The salivary duct carcinomas (SDCs) are rare, high-grade neoplasms involving major salivary glands. Parotid is the most frequently involved gland (85%). Apocrine phenotype (histological presence of decapitation secretions) and androgen reception expression define SDC. The clinical course of these tumors is characterized by aggressive local behavior with extraglandular extension, high recurrence rates, early metastases, and poor prognoses. Despite aggressive surgical/radiation therapy management, the rates of locoregional and metastatic relapses are high, and the mortality rates over 48 months approach 65%. Notably, there is no treatment algorithm available for managing vertebral metastases from apocrine SDC.
An elderly male presented with MR/CT findings of an isolated T11 vertebral metastasis attributed to a previously treated parotid SDC. On both CT/MR, it was an osteolytic lesion and demonstrated spinal canal infiltration. The patient underwent surgical biopsy/decompression/resection, following which the lesion histopathologically proved to be a SDC. The patient was subsequently treated with 30 Gy in 10 fractions within 2 weeks of discharge. One-month later, the MRI confirmed adequate epidural decompression without recurrence, and 9 months post-operatively, patient remained disease free.

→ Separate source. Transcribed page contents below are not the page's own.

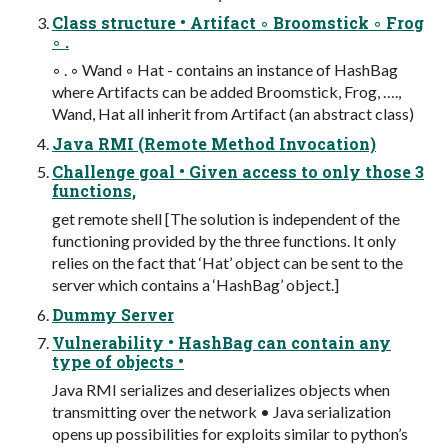
Class structure • Artifact ◦ Broomstick ◦ Frog
◦ .
◦ . ◦ Wand ◦ Hat - contains an instance of HashBag
where Artifacts can be added Broomstick, Frog, ….,
Wand, Hat all inherit from Artifact (an abstract class)
Java RMI (Remote Method Invocation)
Challenge goal • Given access to only those 3
functions,
get remote shell [The solution is independent of the
functioning provided by the three functions. It only
relies on the fact that ‘Hat’ object can be sent to the
server which contains a ‘HashBag’ object.]
Dummy Server
Vulnerability • HashBag can contain any
type of objects •
Java RMI serializes and deserializes objects when
transmitting over the network • Java serialization
opens up possibilities for exploits similar to python’s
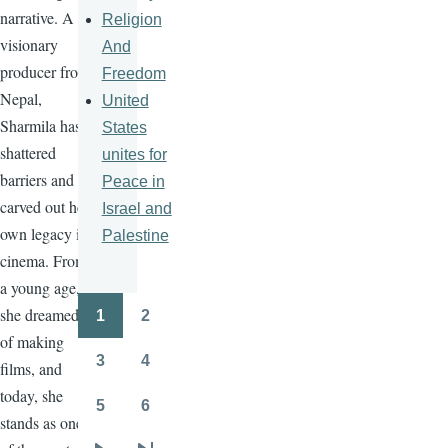
narrative. A
Religion
visionary
And
producer from
Freedom
Nepal,
United
Sharmila has
States
shattered
unites for
barriers and
Peace in
carved out her
Israel and
own legacy in
Palestine
cinema. From
a young age,
she dreamed
1
2
Pagination
Page
Page
of making
3
4
films, and
Page
Page
today, she
5
6
Page
Page
stands as one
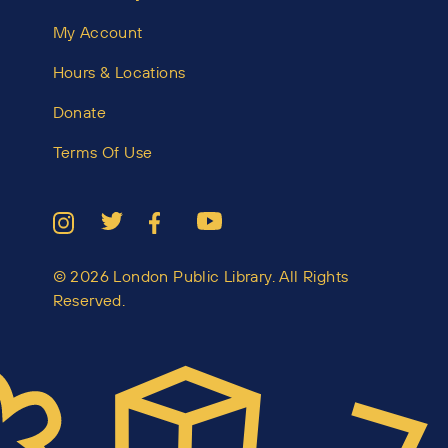
My Account
Hours & Locations
Donate
Terms Of Use
© 2026 London Public Library. All Rights
Reserved.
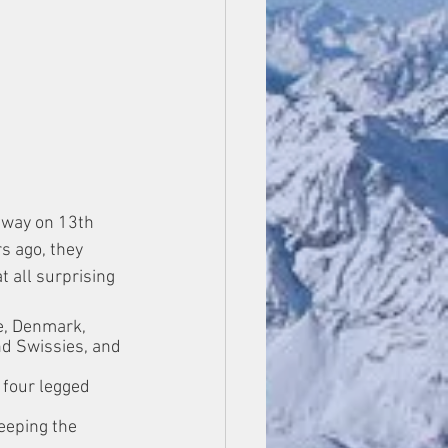
away on 13th 
s ago, they 
 all surprising 
e, Denmark, 
d Swissies, and 
 four legged 
weeping the 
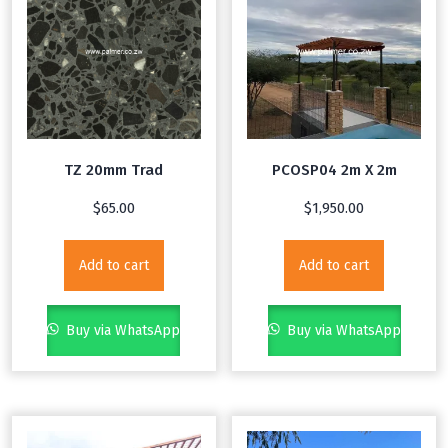
TZ 20mm Trad
PCOSP04 2m X 2m
$
65.00
$
1,950.00
Add to cart
Add to cart
Buy via WhatsApp
Buy via WhatsApp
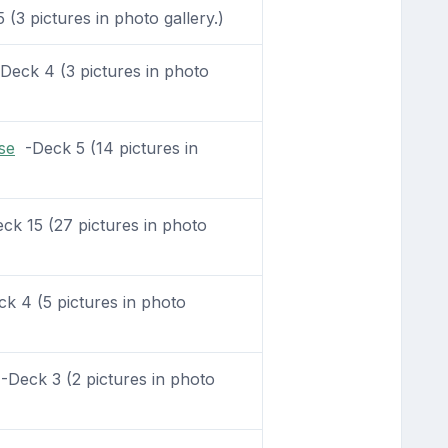
(3 pictures in photo gallery.)
eck 4 (3 pictures in photo
se
-Deck 5 (14 pictures in
k 15 (27 pictures in photo
k 4 (5 pictures in photo
Deck 3 (2 pictures in photo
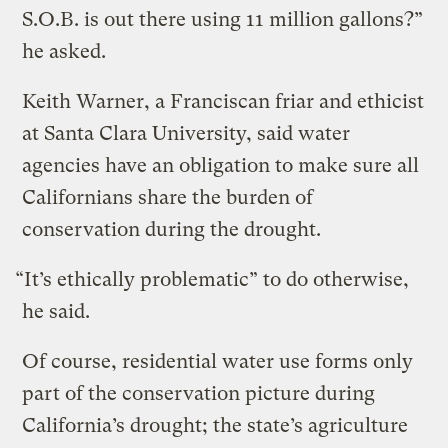
S.O.B. is out there using 11 million gallons?”
he asked.
Keith Warner, a Franciscan friar and ethicist
at Santa Clara University, said water
agencies have an obligation to make sure all
Californians share the burden of
conservation during the drought.
“It’s ethically problematic” to do otherwise,
he said.
Of course, residential water use forms only
part of the conservation picture during
California’s drought; the state’s agriculture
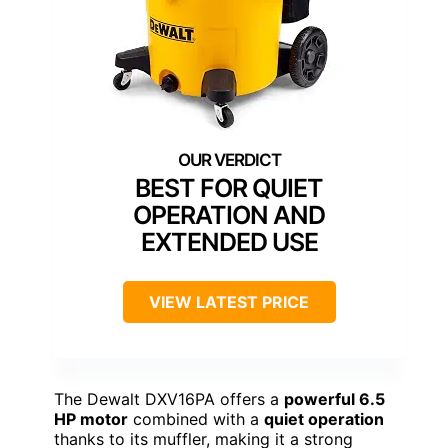
BEST FOR QUIET
OPERATION AND
EXTENDED USE
VIEW LATEST PRICE
The Dewalt DXV16PA offers a
powerful 6.5
HP motor
combined with a
quiet operation
thanks to its muffler, making it a strong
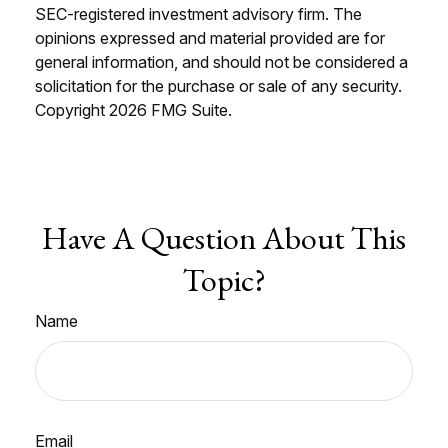
SEC-registered investment advisory firm. The
opinions expressed and material provided are for
general information, and should not be considered a
solicitation for the purchase or sale of any security.
Copyright
2026 FMG Suite.
Have A Question About This
Topic?
Name
Email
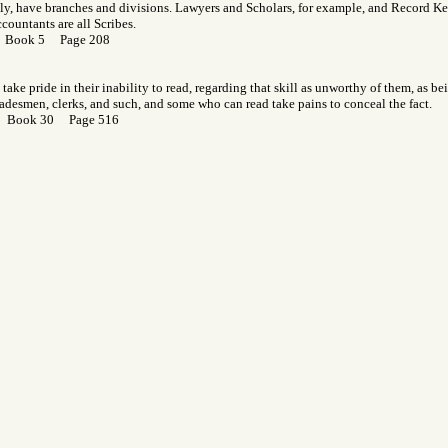
lly, have branches and divisions. Lawyers and Scholars, for example, and Record Kee
countants are all Scribes.
r Book 5 Page 208
take pride in their inability to read, regarding that skill as unworthy of them, as b
radesmen, clerks, and such, and some who can read take pains to conceal the fact.
r Book 30 Page 516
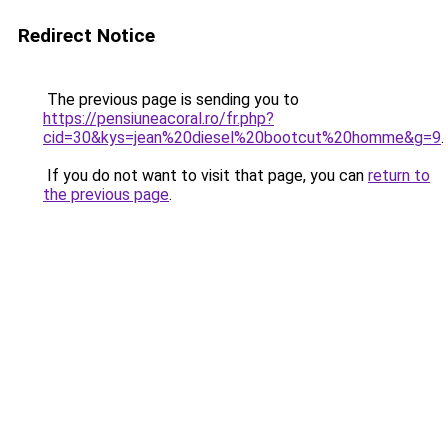
Redirect Notice
The previous page is sending you to
https://pensiuneacoral.ro/fr.php?
cid=30&kys=jean%20diesel%20bootcut%20homme&g=9
.
If you do not want to visit that page, you can
return to
the previous page
.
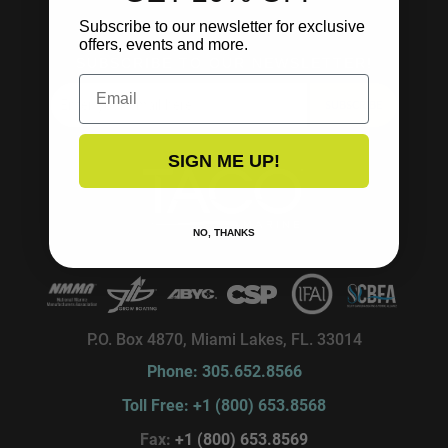
Subscribe to our newsletter for exclusive
offers, events and more.
SUBSCRIBE TO OUR NEWSLETTER!
Email
SUBSCRIBE
SIGN ME UP!
NO, THANKS
P.O. Box 4870, Miami Lakes, FL. 33014
Phone: 305.652.8566
Toll Free: +1 (800) 653.8568
Fax:
+1 (800) 653.8569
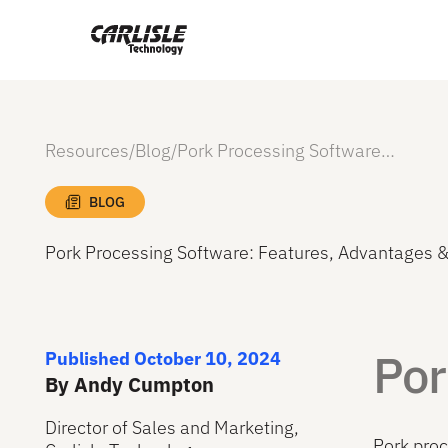
Resources
/
Blog
/
Pork Processing Software: Features, Advantages & Costs
BLOG
Pork Processing Software: Features, Advantages &
Por
Published October 10, 2024
By Andy Cumpton
Director of Sales and Marketing,
Pork proc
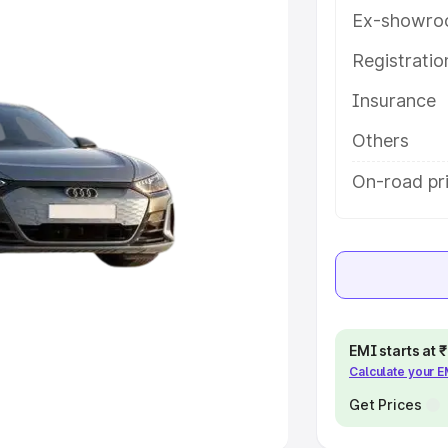
Ex-showro
e
Registrati
khs
|
Cars Under 6 Lakhs
|
Cars
Insurance
Cars Under 10 Lakhs
|
Cars Under
Others
pacity
On-road pr
s
|
Best 7 Seater Cars
|
Best 8
ck Cars in India
|
Best SUV Cars
EMI starts at
Calculate your 
 Luxury Cars in India
Get Prices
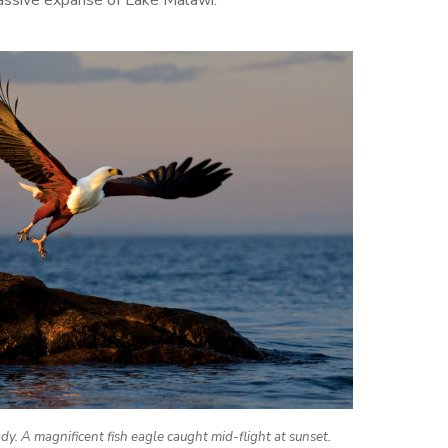
y. A magnificent fish eagle caught mid-flight at sunset.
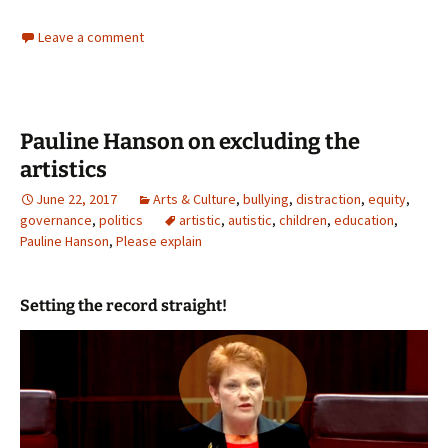
Leave a comment
Pauline Hanson on excluding the
artistics
June 22, 2017
Arts & Culture
,
bullying
,
distraction
,
equity
,
governance
,
politics
artistic
,
autistic
,
children
,
education
,
Pauline Hanson
,
Please explain
Setting the record straight!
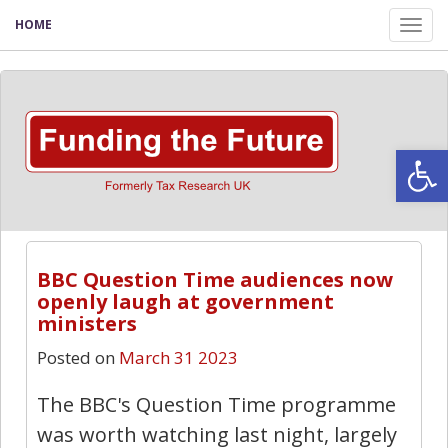
HOME
Tog
nav
Open
BBC Question Time audiences now
openly laugh at government
ministers
Posted on
March 31 2023
The BBC's Question Time programme
was worth watching last night, largely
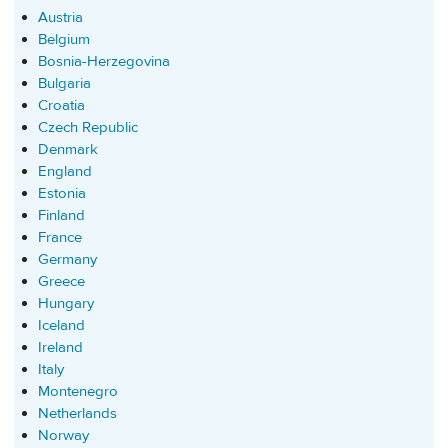
Austria
Belgium
Bosnia-Herzegovina
Bulgaria
Croatia
Czech Republic
Denmark
England
Estonia
Finland
France
Germany
Greece
Hungary
Iceland
Ireland
Italy
Montenegro
Netherlands
Norway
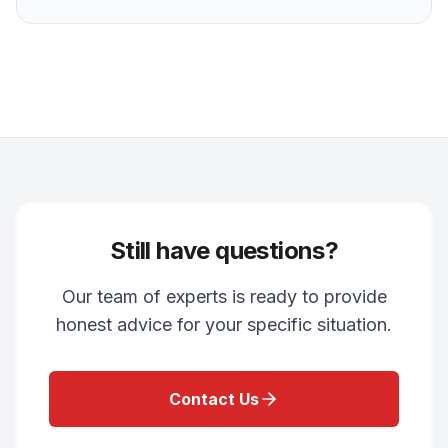
Still have questions?
Our team of experts is ready to provide
honest advice for your specific situation.
Contact Us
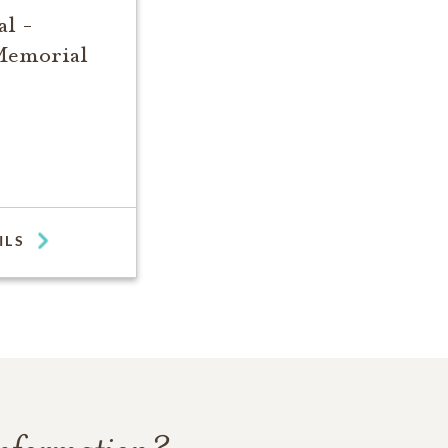
l -
Memorial
ILS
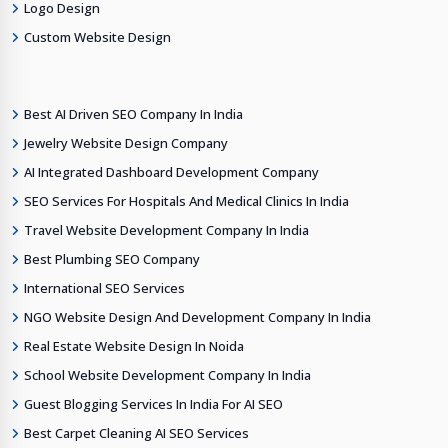
Logo Design
Custom Website Design
Best AI Driven SEO Company In India
Jewelry Website Design Company
AI Integrated Dashboard Development Company
SEO Services For Hospitals And Medical Clinics In India
Travel Website Development Company In India
Best Plumbing SEO Company
International SEO Services
NGO Website Design And Development Company In India
Real Estate Website Design In Noida
School Website Development Company In India
Guest Blogging Services In India For AI SEO
Best Carpet Cleaning AI SEO Services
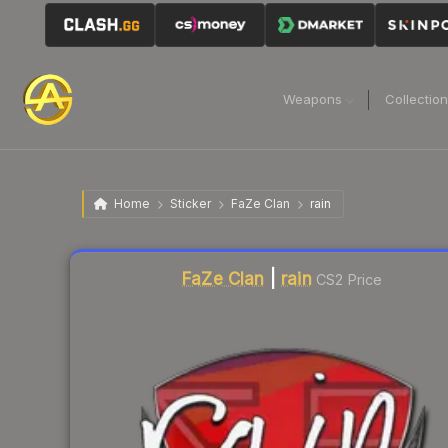
Weapons
Collectio
Home
Sticker
FaZe Clan
rain
Liquidity score
3
out of 100.
FaZe Clan
|
rain
CS2 Price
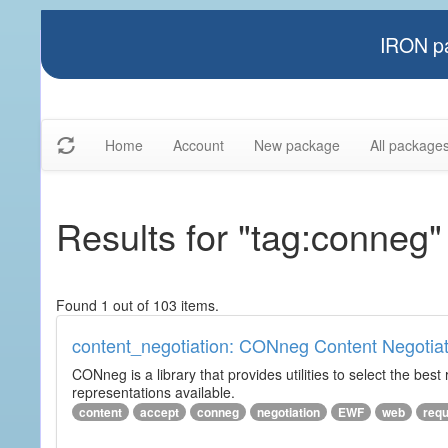
IRON pa
Home
Account
New package
All package
Results for "tag:conneg"
Found 1 out of 103 items.
content_negotiation: CONneg Content Negotiat
CONneg is a library that provides utilities to select the best
representations available.
content
accept
conneg
negotiation
EWF
web
req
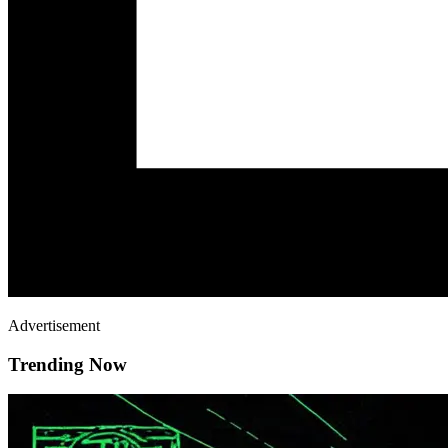
Advertisement
Trending Now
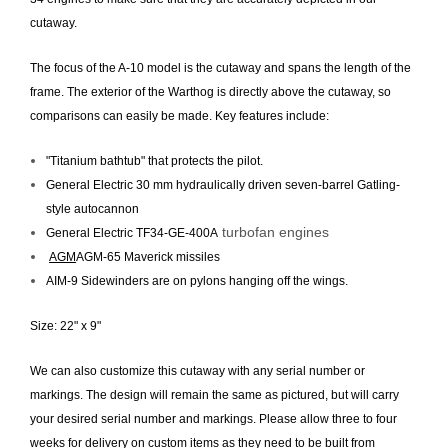
cutaway.
The focus of the A-10 model is the cutaway and spans the length of the
frame. The exterior of the Warthog is directly above the cutaway, so
comparisons can easily be made. Key features include:
"Titanium bathtub" that protects the pilot.
General Electric 30 mm hydraulically driven seven-barrel Gatling-
style autocannon
turbofan engines
General Electric TF34-GE-400A
AGM
AGM-65 Maverick missiles
AIM-9 Sidewinders are on pylons hanging off the wings.
Size: 22" x 9"
We can also customize this cutaway with any serial number or
markings. The design will remain the same as pictured, but will carry
your desired serial number and markings. Please allow three to four
weeks for delivery on custom items as they need to be built from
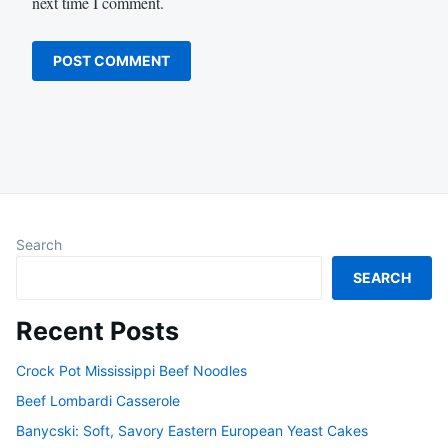
next time I comment.
Search
SEARCH
Recent Posts
Crock Pot Mississippi Beef Noodles
Beef Lombardi Casserole
Banycski: Soft, Savory Eastern European Yeast Cakes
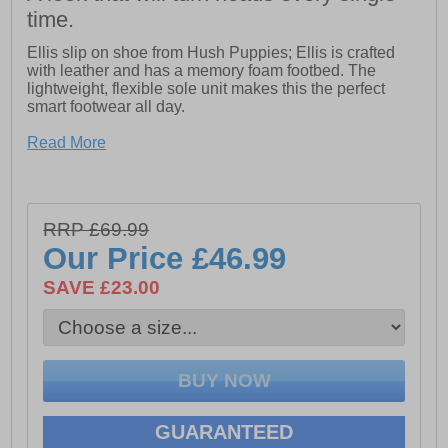
time.
Ellis slip on shoe from Hush Puppies; Ellis is crafted
with leather and has a memory foam footbed. The
lightweight, flexible sole unit makes this the perfect
smart footwear all day.
Read More
- Leather Upper.
- Lightweight Sole.
- Memory Foam Comfort Insole.
RRP £69.99
Our Price
£46.99
- Memory Foam Sock
SAVE £23.00
- Twin Elastic Gussets for easy on and off
GUARANTEED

Isolated metastasis attributed to parotid SDC followed by radiation therapy may result in tumor control.
涎腺导管癌(SDCs)是一种罕见的、高级别肿瘤,主要累及大涎腺。腮腺是最常受累的腺体(85%)。顶泌汗腺表型(断头分泌的组织学表现)和雄激素受体表达可定义涎腺导管癌。这些肿瘤的临床病程以侵袭性局部行为为特征,包括腺外扩展、高复发率、早期转移和预后不良。尽管采用了积极的手术/放疗管理,但局部区域和远处转移复发率仍然很高,48个月后的死亡率接近65%。值得注意的是,目前尚无治疗顶泌汗腺型涎腺导管癌椎体转移的治疗方案。
一名老年男性患者,磁共振成像(MR)/计算机断层扫描(CT)显示孤立的T11椎体转移瘤,归因于先前治疗过的腮腺涎腺导管癌。CT/MR均显示为溶骨性病变,并伴有椎管浸润。患者接受了手术活检/减压/切除,术后病理证实为涎腺导管癌。患者出院后2周内分10次接受了30 Gy的放疗。1个月后,MRI证实硬膜外减压充分,无复发,术后9个月患者仍无疾病复发。
腮腺涎腺导管癌孤立转移瘤行放疗后可能实现肿瘤控制。